▶ _Exercise directions_
Your task is to give the records again exactly. Leave each picture out.

▶ _Given records_
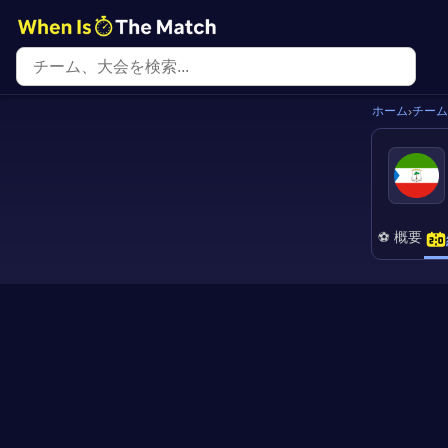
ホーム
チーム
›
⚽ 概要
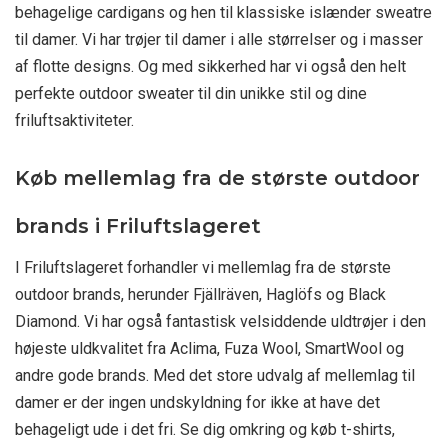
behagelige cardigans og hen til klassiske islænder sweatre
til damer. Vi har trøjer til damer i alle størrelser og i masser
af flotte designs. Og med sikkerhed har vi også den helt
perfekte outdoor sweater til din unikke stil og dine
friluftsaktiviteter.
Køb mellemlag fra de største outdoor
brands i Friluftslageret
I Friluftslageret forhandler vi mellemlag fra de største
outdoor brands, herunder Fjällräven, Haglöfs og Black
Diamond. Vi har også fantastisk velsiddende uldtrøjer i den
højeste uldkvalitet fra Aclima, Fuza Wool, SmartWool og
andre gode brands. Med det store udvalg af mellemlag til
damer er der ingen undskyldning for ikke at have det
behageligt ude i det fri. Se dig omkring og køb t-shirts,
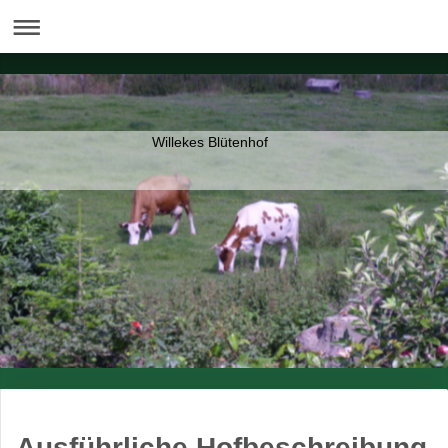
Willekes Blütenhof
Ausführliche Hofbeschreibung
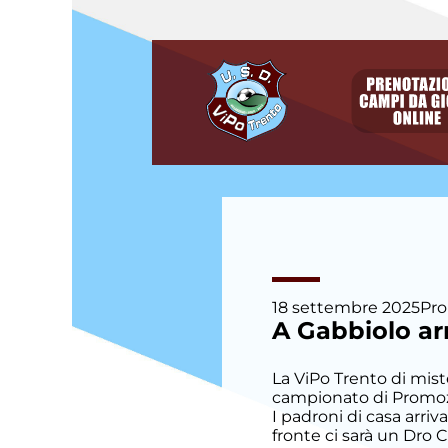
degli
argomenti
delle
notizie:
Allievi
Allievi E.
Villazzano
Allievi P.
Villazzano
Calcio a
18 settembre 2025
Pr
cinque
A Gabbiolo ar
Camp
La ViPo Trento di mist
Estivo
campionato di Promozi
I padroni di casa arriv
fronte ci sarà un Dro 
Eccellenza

▶ _Answer to this task_
ホーム
チーム
›
⚽ 概要
behagelige cardigans og hen til klassiske islænder sweatre
til damer. Vi har trøjer til damer i alle størrelser og i masser
af flotte designs. Og med sikkerhed har vi også den helt
perfekte outdoor sweater til din unikke stil og dine
friluftsaktiviteter.
Køb mellemlag fra de største outdoor
brands i Friluftslageret
I Friluftslageret forhandler vi mellemlag fra de største
outdoor brands, herunder Fjällräven, Haglöfs og Black
Diamond. Vi har også fantastisk velsiddende uldtrøjer i den
højeste uldkvalitet fra Aclima, Fuza Wool, SmartWool og
andre gode brands. Med det store udvalg af mellemlag til
damer er der ingen undskyldning for ikke at have det
behageligt ude i det fri. Se dig omkring og køb t-shirts,
Willekes Blütenhof
Ausführliche Hofbeschreibung
degli
argomenti
delle
notizie:
Allievi
Allievi E.
Villazzano
Allievi P.
Villazzano
Calcio a
18 settembre 2025
Pr
cinque
A Gabbiolo ar
Camp
La ViPo Trento di mist
Estivo
campionato di Promozi
I padroni di casa arriv
fronte ci sarà un Dro 
Eccellenza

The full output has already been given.